Jun 19 2007
Entrepreneur Self Assessment
In my notes on this blog, I will return again and again to the most important aspect of raising capital for your business: credibility. If Steve Jobs were to leave Apple and launch a new firm, he could probably raise funds by simply expressing his ideas in a single meeting. He can do this because he has proven that he knows how to not only create new products but to create new products that capture the imagination of the public and which can generate large profits.
If your are a so-called “serial entrepreneur” you probably are not reading this blog because you have the background and credibility to meet and impress investors, you know what your business needs to achieve in order to be an attractive investment candidate and you probably have a group of investors who is waiting to hear your next pitch.
Chances are that you are reading this note because you are not sure how to raise funds or you have approached investors in the past without success. It all boils down to this: if you have credibility you will be able to raise funds and if you don’t have credibility you won’t. Obviously, I’m talking about a particular kind of credibility as it relates to launching a business and raising money.

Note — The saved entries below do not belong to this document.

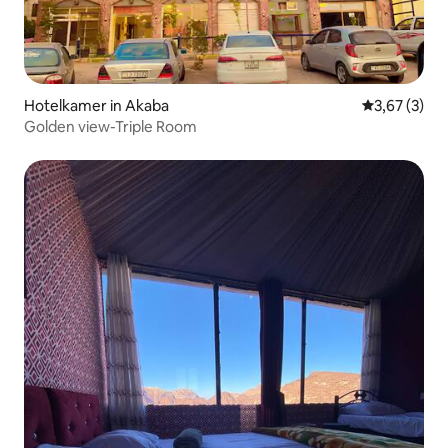
Hotelkamer in Akaba
Gemiddelde b
3,67 (3)
Golden view-Triple Room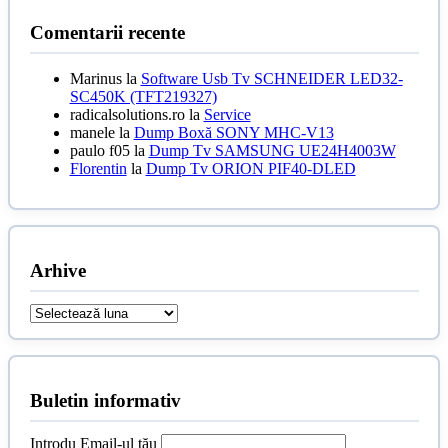
Comentarii recente
Marinus
la
Software Usb Tv SCHNEIDER LED32-
SC450K (TFT219327)
radicalsolutions.ro
la
Service
manele
la
Dump Boxă SONY MHC-V13
paulo f05
la
Dump Tv SAMSUNG UE24H4003W
Florentin
la
Dump Tv ORION PIF40-DLED
Arhive
Arhive
Buletin informativ
Introdu Email-ul tău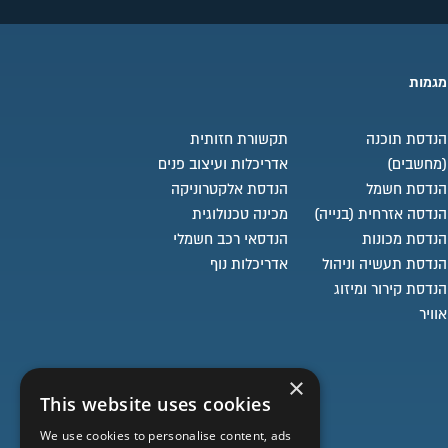
מגמות
הנדסת תוכנה
תקשורת חזותית
(מחשבים)
אדריכלות ועיצוב פנים
הנדסת חשמל
הנדסת אלקטרוניקה
הנדסה אזרחית (בנייה)
מכינה טכנולוגית
הנדסת מכונות
הנדסאי רכב חשמלי
הנדסת תעשיה וניהול
אדריכלות נוף
הנדסת קירור ומיזוג
אוויר
×
This website uses cookies
ה
We use cookies to personalise content, ads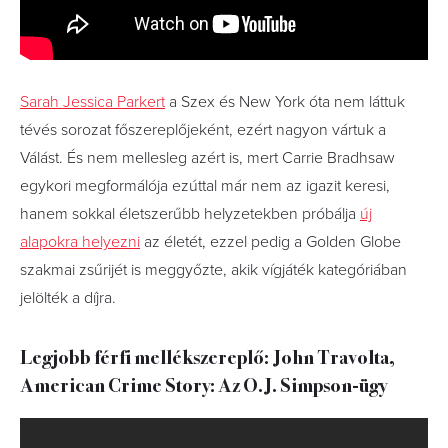
Sarah Jessica Parkert
a Szex és New York óta nem láttuk
tévés sorozat főszereplőjeként, ezért nagyon vártuk a
Válást. És nem mellesleg azért is, mert Carrie Bradhsaw
egykori megformálója ezúttal már nem az igazit keresi,
hanem sokkal életszerűbb helyzetekben próbálja
új
alapokra helyezni
az életét, ezzel pedig a Golden Globe
szakmai zsűrijét is meggyőzte, akik vígjáték kategóriában
jelölték a díjra.
Legjobb férfi mellékszereplő: John Travolta,
American Crime Story: Az O.J. Simpson-ügy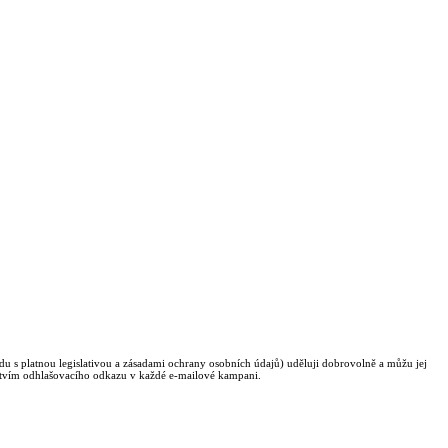
du s platnou legislativou a zásadami ochrany osobních údajů) uděluji dobrovolně a můžu jej
ctvím odhlašovacího odkazu v každé e-mailové kampani.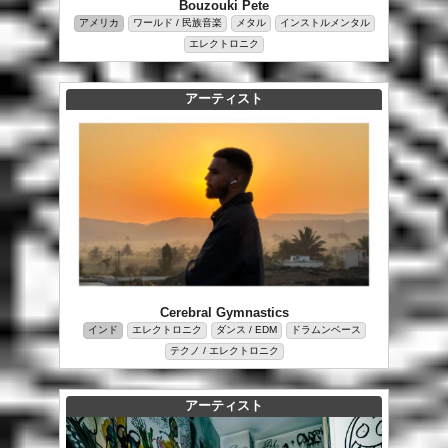
Bouzouki Pete
アメリカ
ワールド / 民族音楽
メタル
インストルメンタル
エレクトロニク
アーティスト
Cerebral Gymnastics
インド
エレクトロニク
ダンス / EDM
ドラムンベース
テクノ / エレクトロニク
アーティスト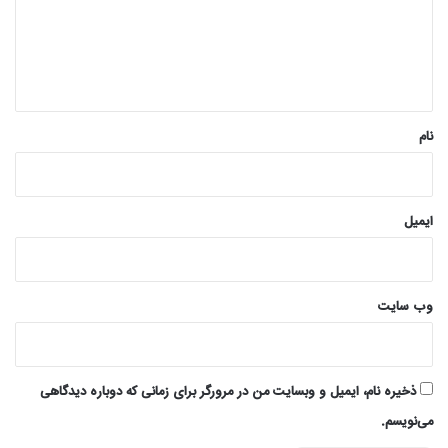
گ
ا
ه
*
نام
ایمیل
وب‌ سایت
ذخیره نام، ایمیل و وبسایت من در مرورگر برای زمانی که دوباره دیدگاهی
می‌نویسم.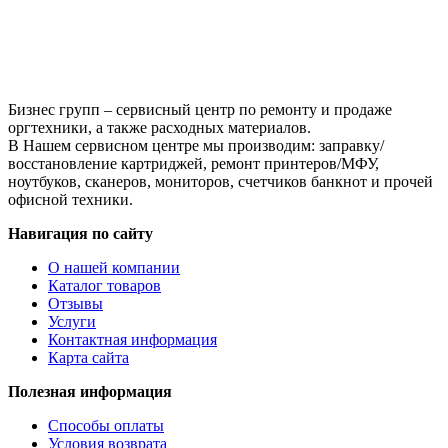
Бизнес групп – сервисный центр по ремонту и продаже
оргтехники, а также расходных материалов.
В Нашем сервисном центре мы производим: заправку/
восстановление картриджей, ремонт принтеров/МФУ,
ноутбуков, сканеров, мониторов, счетчиков банкнот и прочей
офисной техники.
Навигация по сайту
О нашей компании
Каталог товаров
Отзывы
Услуги
Контактная информация
Карта сайта
Полезная информация
Способы оплаты
Условия возврата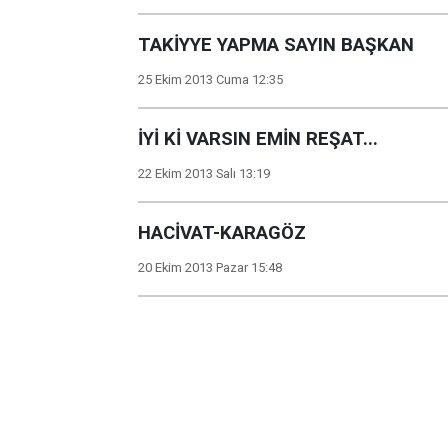
TAKİYYE YAPMA SAYIN BAŞKAN
25 Ekim 2013 Cuma 12:35
İYİ Kİ VARSIN EMİN REŞAT...
22 Ekim 2013 Salı 13:19
HACİVAT-KARAGÖZ
20 Ekim 2013 Pazar 15:48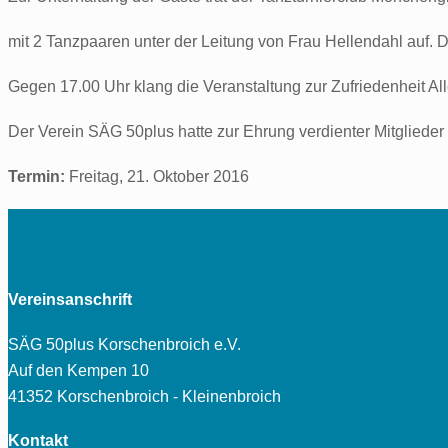
mit 2 Tanzpaaren unter der Leitung von Frau Hellendahl auf. 
Gegen 17.00 Uhr klang die Veranstaltung zur Zufriedenheit Al
Der Verein SÄG 50plus hatte zur Ehrung verdienter Mitglieder
Termin:
Freitag, 21. Oktober 2016
Vereinsanschrift
SÄG 50plus Korschenbroich e.V.
Auf den Kempen 10
41352 Korschenbroich - Kleinenbroich
Kontakt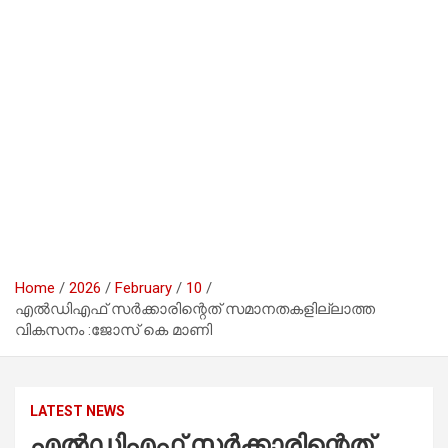
Home
2026
February
10
എൽഡിഎഫ് സർക്കാരിന്റെത് സമാനതകളില്ലാത്ത
വികസനം :ജോസ് കെ മാണി
LATEST NEWS
എൽഡിഎഫ് സർക്കാരിന്റെത്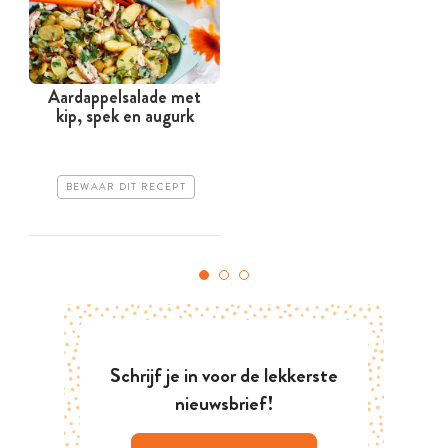
Aardappelsalade met
kip, spek en augurk
BEWAAR DIT RECEPT
Schrijf je in voor de lekkerste
nieuwsbrief!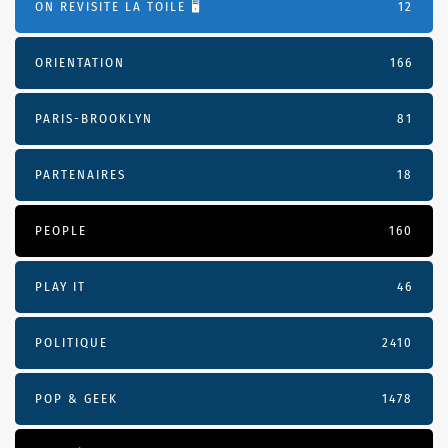
ON REVISITE LA TOILE 🖥️
12
ORIENTATION
166
PARIS-BROOKLYN
81
PARTENAIRES
18
PEOPLE
160
PLAY IT
46
POLITIQUE
2410
POP & GEEK
1478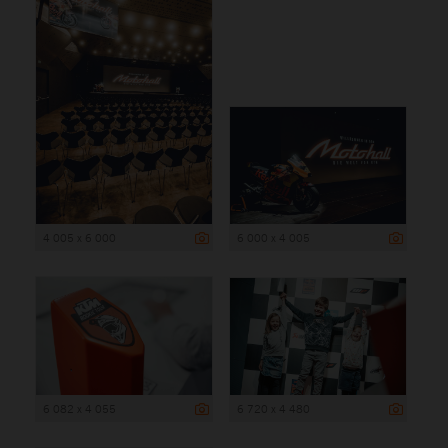
4 005 x 6 000
6 000 x 4 005
6 082 x 4 055
6 720 x 4 480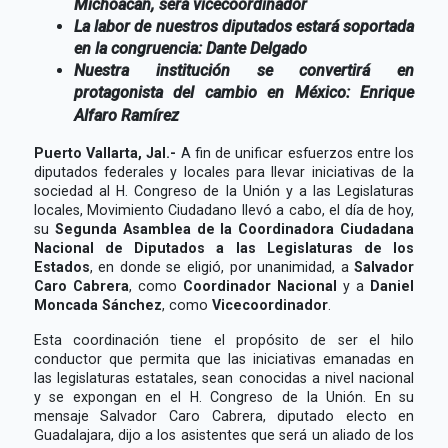
Michoacán, será vicecoordinador
La labor de nuestros diputados estará soportada
en la congruencia: Dante Delgado
Nuestra institución se convertirá en
protagonista del cambio en México: Enrique
Alfaro Ramírez
Puerto Vallarta, Jal.-
A fin de unificar esfuerzos entre los
diputados federales y locales para llevar iniciativas de la
sociedad al H. Congreso de la Unión y a las Legislaturas
locales, Movimiento Ciudadano llevó a cabo, el día de hoy,
su
Segunda Asamblea de la Coordinadora Ciudadana
Nacional de Diputados a las Legislaturas de los
Estados
, en donde se eligió, por unanimidad, a
Salvador
Caro Cabrera
, como
Coordinador Nacional
y a
Daniel
Moncada Sánchez
, como
Vicecoordinador
.
Esta coordinación tiene el propósito de ser el hilo
conductor que permita que las iniciativas emanadas en
las legislaturas estatales, sean conocidas a nivel nacional
y se expongan en el H. Congreso de la Unión. En su
mensaje Salvador Caro Cabrera, diputado electo en
Guadalajara, dijo a los asistentes que será un aliado de los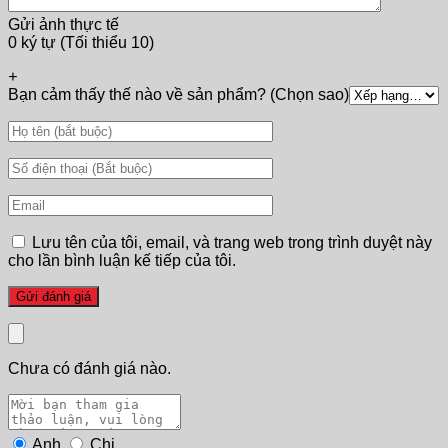
Gửi ảnh thực tế
0 ký tự (Tối thiểu 10)
+
Bạn cảm thấy thế nào về sản phẩm? (Chọn sao)
Lưu tên của tôi, email, và trang web trong trình duyệt này
cho lần bình luận kế tiếp của tôi.
Chưa có đánh giá nào.
Anh
Chị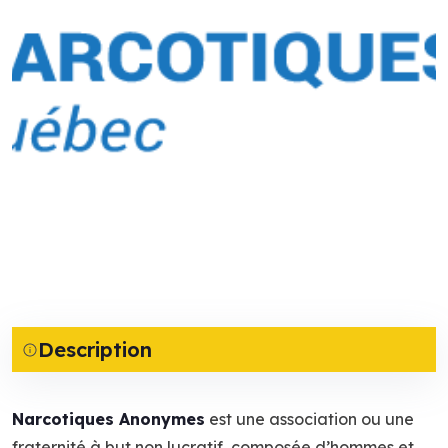
Description
Narcotiques Anonymes
est une association ou une
fraternité à but non lucratif, composée d’hommes et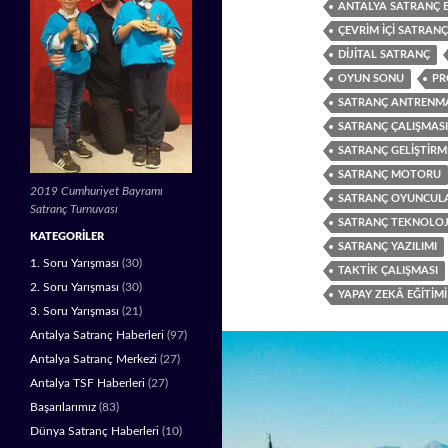
ANTALYA SATRANÇ E
ÇEVRIM IÇI SATRANÇ
DIJITAL SATRANÇ
OYUN SONU
PR
SATRANÇ ANTRENM
SATRANÇ ÇALIŞMASI
SATRANÇ GELIŞTIRM
SATRANÇ MOTORU
2019 Cumhuriyet Bayramı
SATRANÇ OYUNCUL
Satranç Turnuvası
SATRANÇ TEKNOLOJ
KATEGORILER
SATRANÇ YAZILIMI
1. Soru Yarışması
(30)
TAKTIK ÇALIŞMASI
2. Soru Yarışması
(30)
YAPAY ZEKÂ EĞITIMI
3. Soru Yarışması
(21)
Antalya Satranç Haberleri
(97)
Antalya Satranç Merkezi
(27)
Antalya TSF Haberleri
(27)
Başarılarımız
(83)
Dünya Satranç Haberleri
(10)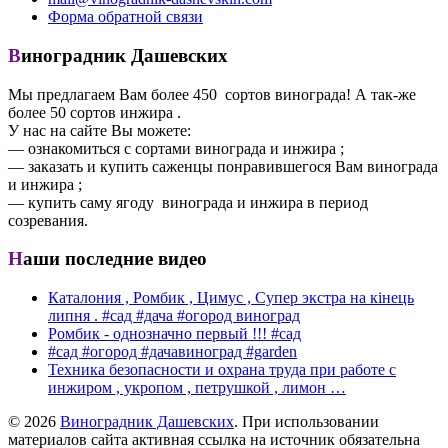
Форма обратной связи
Виноградник Дашевских
Мы предлагаем Вам более 450 сортов винограда! А так-же
более 50 сортов инжира .
У нас на сайте Вы можете:
— ознакомиться с сортами винограда и инжира ;
— заказать и купить саженцы понравившегося Вам винограда
и инжира ;
— купить саму ягоду винограда и инжира в период
созревания.
Наши последние видео
Каталония , Ромбик , Цимус , Супер экстра на кінець
липня . #сад #дача #огород виноград
Ромбик - однозначно первый !!! #сад
#сад #огород #дачавиноград #garden
Техника безопасности и охрана труда при работе с
инжиром , укропом , петрушкой , лимон …
© 2026
Виноградник Дашевских
. При использовании
материалов сайта активная ссылка на источник обязательна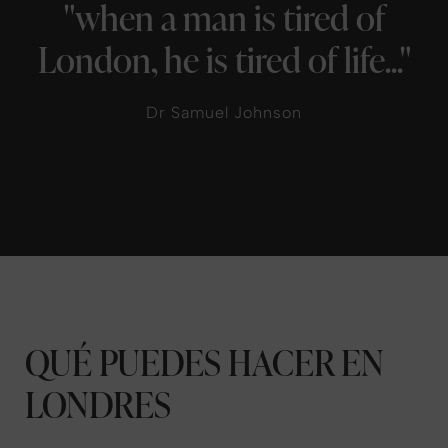
"when a man is tired of
London, he is tired of life..."
Dr Samuel Johnson
QUÉ PUEDES HACER EN
LONDRES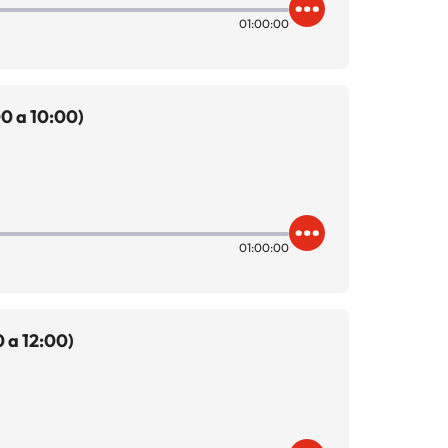
01:00:00
0 a 10:00)
01:00:00
 a 12:00)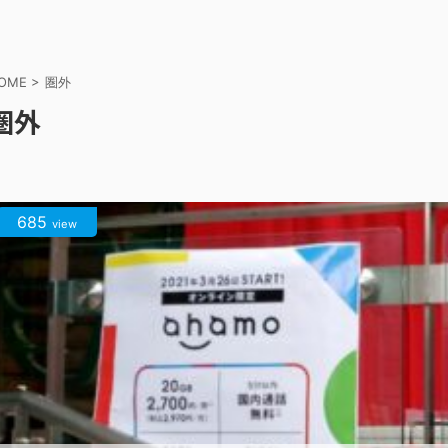
OME
>
圏外
圏外
685
view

The goal of this note is to help you understand and self-assess how you are likely to be perceived in the eyes of investors. Other notes will focus on all the things you can do to increase your credibility. But, it is important to understand where you stand before we start so that you can emphasize your strengths and work on any weaknesses. In order to succeed in building your company and raising funds you need to have a realistic picture of your personal credibility and your company credibility at each stage in its evolution.
How credible are you?
All types of people successfully launch businesses: men and women of every race, young and old, technologists and managers, experienced and inexperienced. The important thing to understand is that it is an investor’s job to figure out who you “really are” so it is vital that you present who you are, not who you think they want to meet. It is easy enough to add people and skills to an organization but it is very difficult to invest in and work with a person who thinks he has skills or experience that he does not. The fastest way to blow an investor meeting is to project an image of yourself that the investor does not believe.
Ask yourself the following questions:
What is your natural “role” in the company? While you may now carry every title from CEO to Janitor, there is some aspect of you that has led you to create your technology, service and company. Perhaps you are a technical person that has discovered a new and better product, perhaps you are an industry executive leaving your company to compete with a better approach, or you may be a creative visionary who has come up with a way to meet some important consumer need. Perhaps at the moment, you are all three, but if your company is to be successful you will have to start making choices very soon because you can’t do everything. What do you want to focus on? What are you really good at? What title or role will people feel is most appropriate for you in a larger company? It is important that you understand your “core” value proposition as part of the company you are presenting.
What is your level of experience? Because your job is to convince investors that you know what you are talking about, you need to be able to argue that you (or others around you) have the requisite experience to speak with authority about what you are planning to do. When we talk about this with entrepreneurs it is often a tricky topic to explain. It is true that if you have a new business or product idea, you certainly won’t have any experience building a company with this business idea. However, you need to have deep expertise in the areas that make your claims unique and better. You need to be able to complete the sentence… “The reason why I know what I’m talking about is…”
What are you good at? Are you a dynamic leader / cheerleader? Are you an extremely effective at solving analytical problems? Have you managed people, and if so, did you like it and were you good at it? It is important that you think about these things sooner rather than later. As I said earlier, every kind of person can raise money for a business, but the ones that do tend to be self-aware and, as a result, tend to give others confidence that they will be a team player rather than try to be something they are not.
In summary, it is important that you spend time thinking about your “core” strengths and what you bring to the table for a number of reasons: so that you know what other talents are needed, so that you prepare for your evolution within the company as it grows and so that you can demonstrate that you understand these things to investors who may be interested in investing. Regardless of the title you carry into an investor meeting, by the time you leave the investor has “put you in a box”. It is an investor’s job to quickly draw conclusions such as:
- “This is a great visionary leader but he’s going to need better technical people on his team”
- “This is a smart technologist but ultimately he will not be the right person to be CEO”
- “This person is very smart but needs help figuring out the financial model for his business”.
Try to understand the stereotype that you will project given your experience and talents and either embrace it (by adding other skills and experiences to your team or by acknowledging that you will need them) or by adjusting your presentation to correct what may be faulty assumptions about you.
After originally posting this blog someone mentioned to me that Ben Kuo, SoCalTech, posted a note about raising money and entrepreneur reputation. Ben explains why it is important to stay positive about the experience and about the investors you meet along the way (it’s a small community).